I’ve been meaning to write this year in review for three months now. And as the calendar is just about to flip over to April, I figured I should actually sit down to write it. And it’s quite fitting that I am writing this on my baby’s due date; I’m in bed, Dottie curled up beside me, as my nerves and excitement aren’t allowing me to sleep.
I so often feel so self-indulgent writing these kinds of posts; more and more, all of my personal blog posts feel self-indulgent. Blog posts about things to do in Tirana or the definition of lovebombing feel somewhat helpful and evergreen. But a blog post about a year of my life? I have to admit that I feel strange writing these kinds of posts now, when I feel that there are so many other things in the world that need our attention and deserve our focus.
To make this even MORE self-indulgent, I’m admitting that this blog post is just for me. Because I need to write it, and I know that, one day, I’ll need to go back and read it. I need to remember how I feel in this exact moment, and what has led me to get here.
So, please excuse the extreme naval-gazing that is about to follow. You have been warned.
In past yearly reviews, it made sense to break everything down by month. Another time, I wrote about the good, the bad, and the ugly. Last year, I wrote about the three words that defined my life: privilege, sadness, and love.
But 2021 had absolutely no rhyme or reason. It took everything I thought I knew and flipped it upside down. There is no theme, no way of breaking it down and making it make sense.
And if you had asked me what I thought of 2021 in August, September, October, or most of November and December, I would have answered that it was the worst year of my life.
And I won’t lie: 2022 hasn’t been a walk in the park so far, either. But despite all of that hardship, all of that pain, all of those tears… I wouldn’t trade any of it in. It’s taken me this long to realize just how important what happened in 2021 has been in my life, and what a completely different person I am today because of it.
OK. Where to begin?
It’s difficult for me to even remember what happened in the first half of 2021. Everything that took place before July 27th feels like a blur to me. I know I went to a yurt in rural Manitoba for a few days. I had a staycation in Winnipeg for a night. I have vague memories of going out with friends and family. There must have been laughter and fun.
What I know for sure is that the decision was made to try for a baby. And on July 27th, I learned I was pregnant. On July 28th, I learned I would most likely be a single mom. Within six weeks, I was indeed left on my own.

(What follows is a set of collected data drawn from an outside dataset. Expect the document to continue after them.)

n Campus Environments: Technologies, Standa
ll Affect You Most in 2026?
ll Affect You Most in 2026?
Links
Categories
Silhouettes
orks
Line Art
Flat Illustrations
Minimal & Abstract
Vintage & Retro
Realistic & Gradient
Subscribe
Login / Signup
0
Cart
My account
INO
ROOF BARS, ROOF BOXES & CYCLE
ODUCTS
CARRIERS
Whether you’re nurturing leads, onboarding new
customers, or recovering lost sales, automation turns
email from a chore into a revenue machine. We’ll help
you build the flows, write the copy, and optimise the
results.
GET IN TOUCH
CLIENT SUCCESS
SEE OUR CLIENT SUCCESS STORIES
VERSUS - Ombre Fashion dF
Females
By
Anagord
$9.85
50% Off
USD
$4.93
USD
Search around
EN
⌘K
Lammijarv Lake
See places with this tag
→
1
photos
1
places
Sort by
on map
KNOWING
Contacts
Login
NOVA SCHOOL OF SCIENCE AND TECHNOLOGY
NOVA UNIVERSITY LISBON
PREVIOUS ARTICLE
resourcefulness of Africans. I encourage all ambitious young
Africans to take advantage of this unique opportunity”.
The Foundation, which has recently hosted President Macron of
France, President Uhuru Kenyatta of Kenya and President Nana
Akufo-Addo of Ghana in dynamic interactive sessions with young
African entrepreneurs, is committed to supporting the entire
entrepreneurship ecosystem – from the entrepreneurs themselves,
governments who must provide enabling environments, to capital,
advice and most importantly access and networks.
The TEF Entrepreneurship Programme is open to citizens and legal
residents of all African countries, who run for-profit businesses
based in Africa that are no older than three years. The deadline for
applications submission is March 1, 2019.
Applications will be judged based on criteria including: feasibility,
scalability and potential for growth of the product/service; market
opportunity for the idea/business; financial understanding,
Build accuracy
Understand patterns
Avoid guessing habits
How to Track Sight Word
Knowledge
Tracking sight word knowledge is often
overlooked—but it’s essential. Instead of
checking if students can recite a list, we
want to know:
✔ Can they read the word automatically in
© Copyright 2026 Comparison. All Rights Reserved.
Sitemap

I talked about this a bit in my post announcing my pregnancy, on what happened over those days. How I was immediately thrown into the deepest of deep ends but, somehow, knew I was going to protect and love my little boy with everything I had. Being dumped while pregnant is a situation I wouldn’t wish upon anyone; the pain and confusion I felt is incomparable to any emotion I’ve ever known. I have no photos from that time. No good memories of the early weeks and months of my pregnancy. It’s almost as if it is a black hole, as if my brain is protecting me from remembering the details because they’re just too traumatic to think about.
What I definitely didn’t know then was just how hard I’d have to work to get through it. How much sorrow and sadness and darkness would come, especially in the months of August, September, and October, and then again in January and February.
But to be honest, I don’t want to dwell on that. What was said and done in those months will always stay with me, always be a part of me. But what I want to write about now, what I want to remember when I read this next year, or five years from now, or twenty years from now, is that I persevered. What I want my baby boy to one day read is just how strong his mom was, and how everything she did from July 27th onward was for him.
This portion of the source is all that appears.